配布資料は参加者の理解を鈍らせる

 最初の理由は、参加者の理解度を高める上で、資料事前配布はむしろ邪魔になるからだ。

(1)認知のコントロール

 一般的には資料を事前配布した方が予習できるからより理解が深まると考えがちだが、それは少し違う。そもそも忙しい現代に事前に資料を読み込んで予習してくる人は極めて少数派だろう。仮に資料を読んだとしても、さっと読んだだけではわからないことが多いだろう。というのも、良い講演資料ほどシンプルにできていて、講師の話をより理解しやすくするために画面が作られているからだ。

 それにセミナーが始まるときに資料を配られたら、どうしてもそちらを見てしまうのではないだろうか?実はここに大きな落とし穴が潜んでいる。

 例えば、あなたが本を読んでいるとき、面白い本やわかりやすい本なら読むスピードはどんどん上がるだろう。ところがちょっと難しい箇所が出てきたりすると、読むスピードは遅くなるはずだ。さらに難しくなると同じ箇所を読み返したりする。このように人間は誰もが自分の理解度に合わせて読むスピードや読み方を変える。

 これは「認知のコントロール」と呼ばれる現象だ。人間が自習するときには自分自身でこの「認知のコントロール」を無意識のうちに行っている。

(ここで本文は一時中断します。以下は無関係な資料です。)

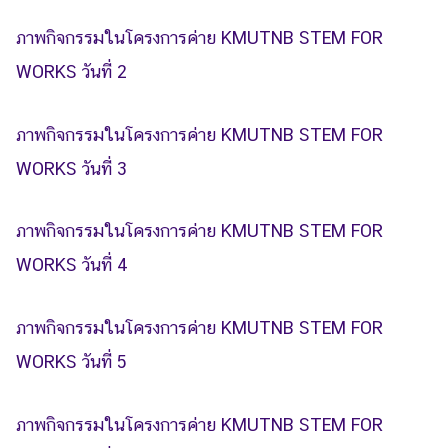
ภาพกิจกรรมในโครงการ
ค่าย
KMUTNB STEM FOR
WORKS วันที่ 2
Search
ภาพกิจกรรมในโครงการ
ค่าย
KMUTNB STEM FOR
Search
for:
WORKS วันที่ 3
ภาพกิจกรรมในโครงการ
ค่าย
KMUTNB STEM FOR
WORKS วันที่ 4
ภาพกิจกรรมในโครงการ
ค่าย
KMUTNB STEM FOR
WORKS วันที่ 5
ภาพกิจกรรมในโครงการ
ค่าย
KMUTNB STEM FOR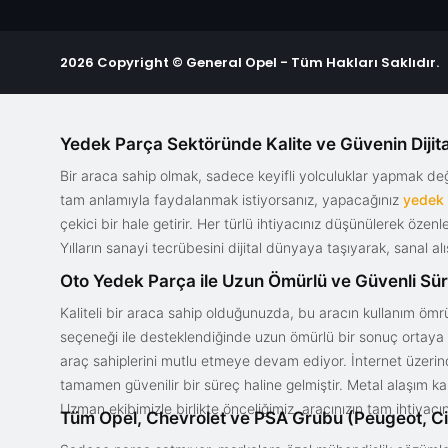
2026 Copyright © General Opel - Tüm Hakları Saklıdır.
Yedek Parça Sektöründe Kalite ve Güvenin Dijita
Bir araca sahip olmak, sadece keyifli yolculuklar yapmak d
tam anlamıyla faydalanmak istiyorsanız, yapacağınız
yedek
çekici bir hale getirir. Her türlü ihtiyacınız düşünülerek özen
Yılların sanayi tecrübesini dijital dünyaya taşıyarak, sanal 
Oto Yedek Parça ile Uzun Ömürlü ve Güvenli Sü
Kaliteli bir araca sahip olduğunuzda, bu aracın kullanım ömrü
seçeneği ile desteklendiğinde uzun ömürlü bir sonuç ortaya ko
araç sahiplerini mutlu etmeye devam ediyor. İnternet üzerind
tamamen güvenilir bir süreç haline gelmiştir. Metal alaşım ka
Uzman ekibimizle birlikte önceliğimiz, aracınızın tam ihtiyac
Tüm Opel, Chevrolet ve PSA Grubu (Peugeot, Ci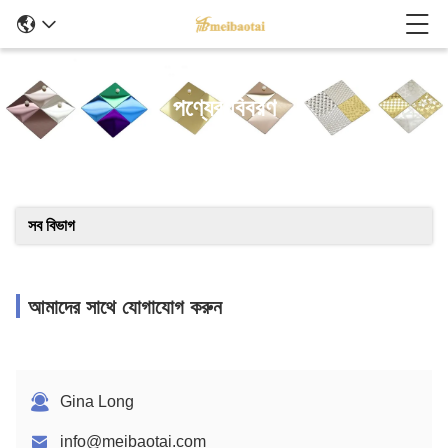
পণ্যের বিবরণ
সব বিভাগ
আমাদের সাথে যোগাযোগ করুন
Gina Long
info@meibaotai.com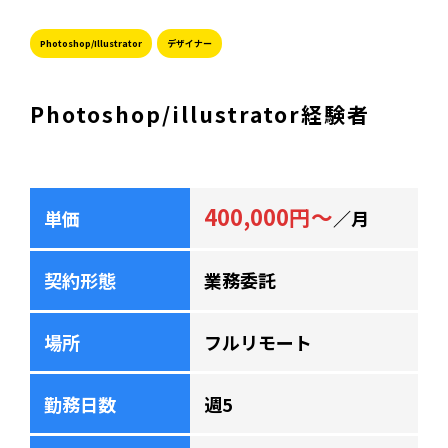
Photoshop/Illustrator
デザイナー
Photoshop/illustrator経験者
400,000円～
単価
／月
契約形態
業務委託
場所
フルリモート
勤務日数
週5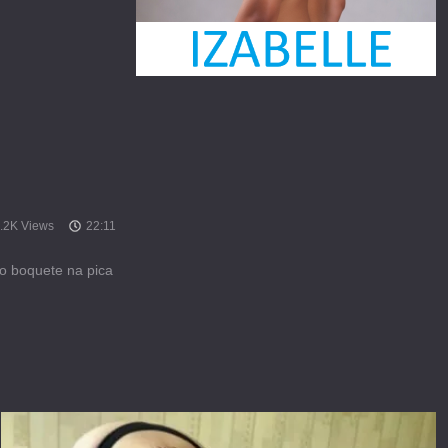
.2K Views
22:11
o boquete na pica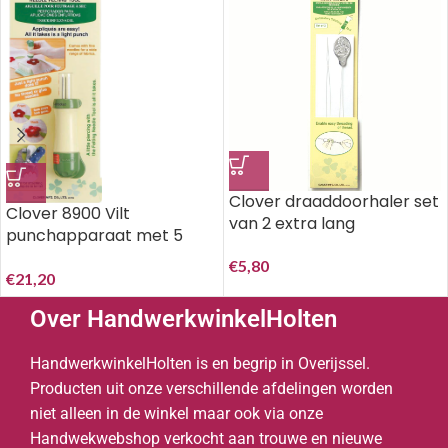
Clover draaddoorhaler set
Clover 8900 Vilt
van 2 extra lang
punchapparaat met 5
naalden..
€
5,80
€
21,20
Over HandwerkwinkelHolten
HandwerkwinkelHolten is en begrip in Overijssel.
Producten uit onze verschillende afdelingen worden
niet alleen in de winkel maar ook via onze
Handwekwebshop verkocht aan trouwe en nieuwe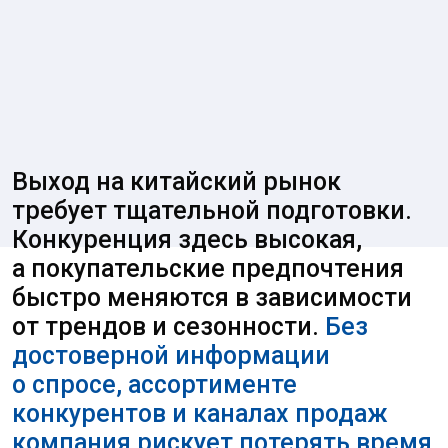
Выход на китайский рынок
требует тщательной подготовки.
Конкуренция здесь высокая,
а покупательские предпочтения
быстро меняются в зависимости
от трендов и сезонности.
Без
достоверной информации
о спросе, ассортименте
конкурентов и каналах продаж
компания рискует потерять время
и средства.
Наши маркетинговые исследования
позволяют получить полное понимание
рынка и принимать решения на основе
фактических данных. Вы сможете
определить востребованные товары,
выбрать наиболее эффективные каналы
продаж и минимизировать риски при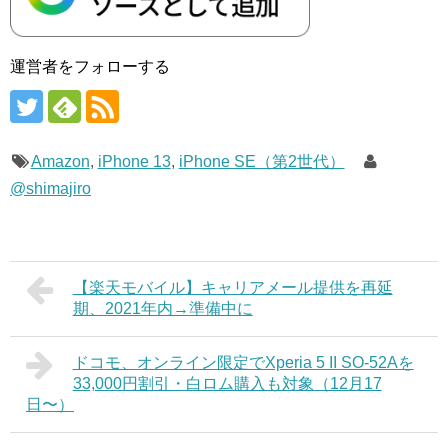
運営者をフォローする
Amazon
,
iPhone 13
,
iPhone SE（第2世代）
@shimajiro
【楽天モバイル】キャリアメール提供を再延
期、2021年内→準備中に
ドコモ、オンライン限定でXperia 5 II SO-52Aを
33,000円割引・白ロム購入も対象（12月17
日〜）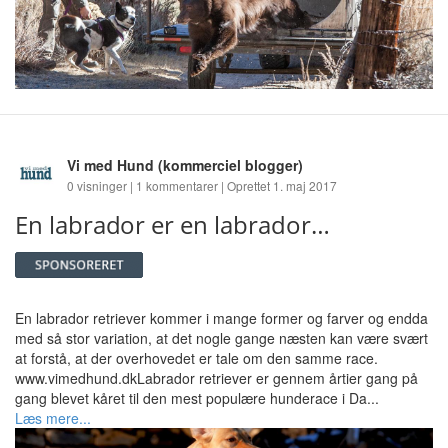
Vi med Hund
(kommerciel blogger)
0 visninger | 1 kommentarer | Oprettet 1. maj 2017
En labrador er en labrador…
En labrador retriever kommer i mange former og farver og endda
med så stor variation, at det nogle gange næsten kan være svært
at forstå, at der overhovedet er tale om den samme race.
www.vimedhund.dkLabrador retriever er gennem årtier gang på
gang blevet kåret til den mest populære hunderace i Da...
Læs mere...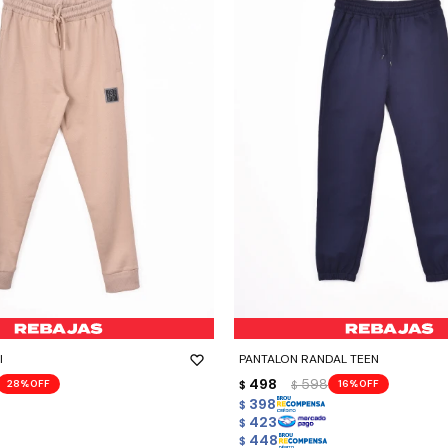
-
+
I
PANTALON RANDAL TEEN
498
598
28
16
$
$
398
$
423
$
448
$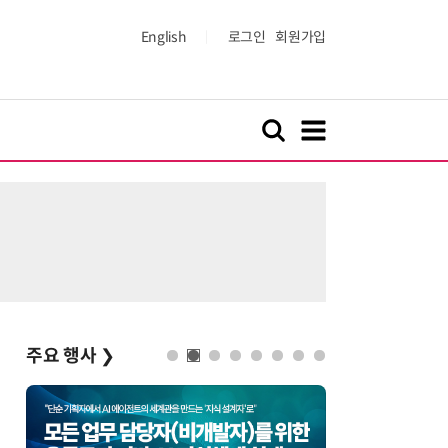
English
로그인
회원가입
주요 행사
❯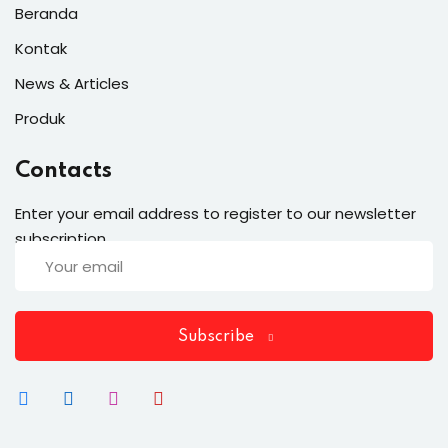
Beranda
Kontak
News & Articles
Produk
Contacts
Enter your email address to register to our newsletter
subscription
Subscribe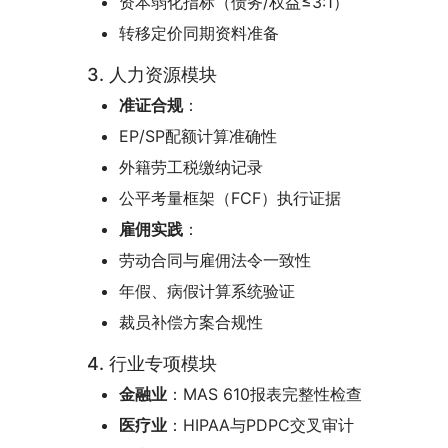
资本弱化指标（债务/权益≤3:1）
转移定价同期资料准备
3. 人力资源模块
准证合规
：
EP/SP配额计算准确性
外籍劳工税缴纳记录
公平考量框架（FCF）执行证据
雇佣实践
：
劳动合同与雇佣法令一致性
年假、病假计算系统验证
裁员补偿方案合规性
4. 行业专项模块
金融业
：MAS 610报表完整性检查
医疗业
：HIPAA与PDPC交叉审计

 ではセミナーに参加している人はどうだろう?認知のコントロールをするのは講師の役割である。参加している人たちの雰囲気や表情を見て、「少し難しいかな?」と思った場所は繰り返して説明するとか、もっとかみ砕いて説明するといった具合にだ。

 ところがセミナー開始と同時に資料を配ってしまうと、人間の心理としては「どんな資料になっているのだろう?」と思って先に先に資料をめくって見てしまう。その間は講師の話は聞いていないので、重要な部分を聞き逃してしまうかもしれない。

 セミナーにおいて講師の役割は大きい。全体の構造のバランスを考えたり、その場の空気に合わせて途中で緩急自在に展開したり、あるいはサプライズやユーモアも時折織り込んでいくことが必要になる。ところが資料配布してしまうと、そういう全ての工夫がぶち壊しになる恐れもあるのだ。

 そもそもセミナーや講演というのはエンターテインメントの要素の強いものである。言わば「知的エンターテインメント」なのだから、事前にネタバレしてしまって面白いわけがない。セミナーに対する理解度を高めるために参加者の認知のコントロールを行うためには、事前配布は不要なのである。